Richard Hays is coeditor of The Art of Reading Scripture. We are fortunate that he included a sermon “Who is the God Who Will Deliver.” The texts are Daniel 3.16-29 and Hebrews 11.32-12.2. Hays introduces Shadrach, Meshach, and Abednego as superheroes. He describes the escape of the fiery furnace like a modern action movie. I enjoy this introduction yet agree that marveling too much in the special effects will cause us to miss the story.
Hays cannot assume listeners have any biblical literacy. So he retells the story of Daniel as a story of political resistance. He talks about Nebuchadnezzar’s statue and the three who refused to bow down. Then he emphasizes the king’s question, “Who is the god that will deliver you out of my hands?” I enjoy his commentary. It is one thing to talk about how this God rescued you in Egypt, “but this is the real world now.” Nebuchadnezzar was certain he held the power. But God saved them and Nebuchadnezzar changes his tune.
Hays is right to highlight the three Hebrews trusted God without knowing how the story would turn out. This is important because not all resistance stories have a happy ending. This is important because our resistance may get us thrown into the fire as well. This is important because we must trust our future to God.
He creatively introduces the fourth figure in the furnace. Nebuchadnezzar says “the fourth has the appearance of a god.” Hays gets my attention as he reports that only three men come out. The fourth figure does not follow but remains in the furnace of suffering. Hays turns to the Hebrews text where there is a great cloud of witnesses who have trusted in the power of God to deliver. At the end of this is Jesus, the “author and finisher” of faith. Jesus did not escape his enemies. He did not emerge from the furnace unscathed. He remained in it and “endured the cross” in order to deliver us. Hays answers the question, “Who is the god who will deliver?” with “the God who enters the furnace with us.” Hays then brings in a text from Isaiah to affirm this response.
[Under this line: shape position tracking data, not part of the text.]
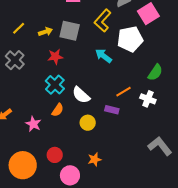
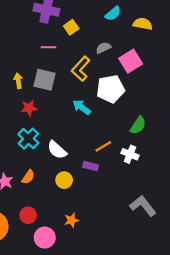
yellow arrow: (45, 32) -> (18, 81), turned -80
orange semicircle: (58, 110) -> (28, 177), moved

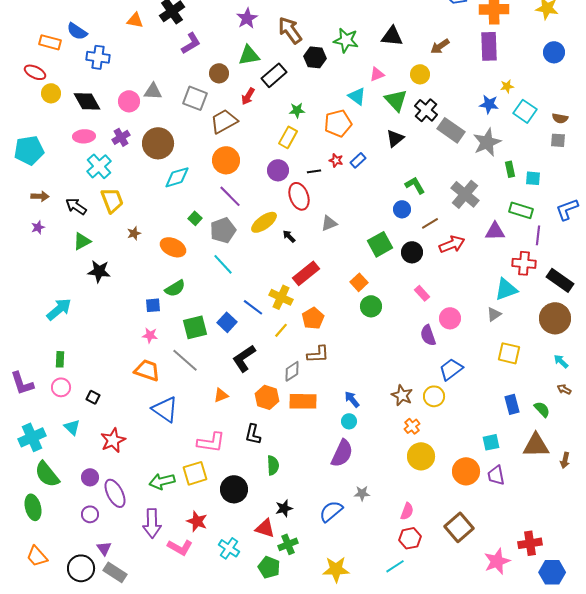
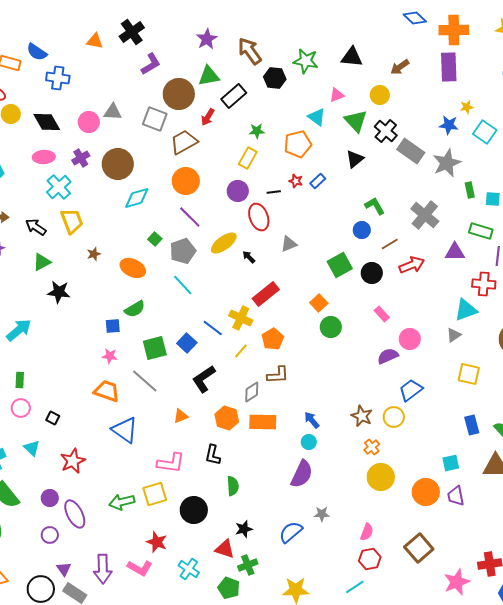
brown circle: (219, 73) -> (179, 94), size x1.6
purple semicircle: (428, 335) -> (388, 356), turned 85
purple arrow: (152, 523) -> (103, 569), moved

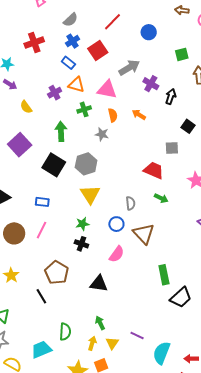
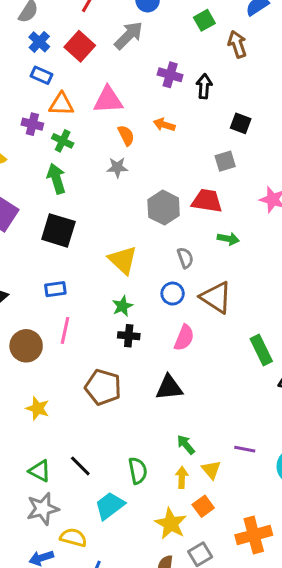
gray arrow: (129, 68) -> (129, 35), moved
purple cross: (55, 93) -> (32, 124), turned -32
green cross: (84, 109) -> (63, 141), moved, turned -32
gray hexagon: (86, 164) -> (164, 208), moved
black line: (41, 296) -> (80, 466), moved

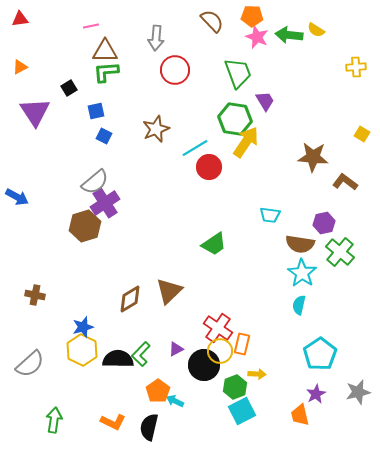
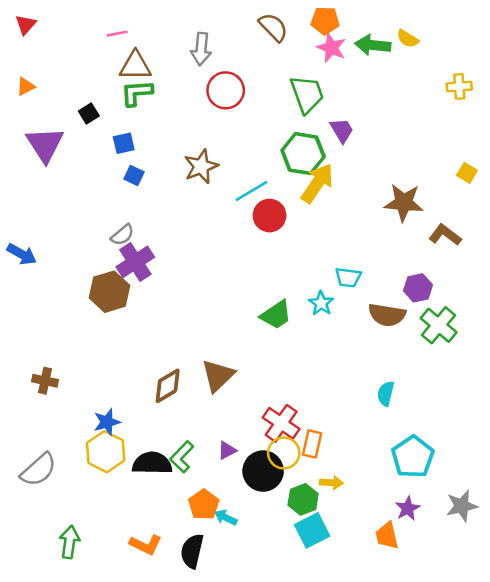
red triangle: (20, 19) -> (26, 25), turned -42
gray semicircle: (95, 182) -> (122, 235), size x0.7
cyan star: (302, 273) -> (321, 303), moved, size x0.7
I enjoy Hay’s discussion about audience context and his attempt at early Christian exegesis of the OT deliverance stories. Equally helpful is his conversation about the need for resistance in today’s church. Perhaps most interesting is his discussion of how his involvement in the Scripture Project led him to focus on the fourth man in the sermon. Both this sermon and The Scripture Project emphasize God’s salvation. Both presume Old and New Testament as the ongoing story of God’s intervention. Both address the saving presence of God in a way that prefigures what is later claimed about Jesus. Both have confidence in God as the author of the entire drama. I applaud his effort to preach in a way that places Jesus in the role of the saving God of history.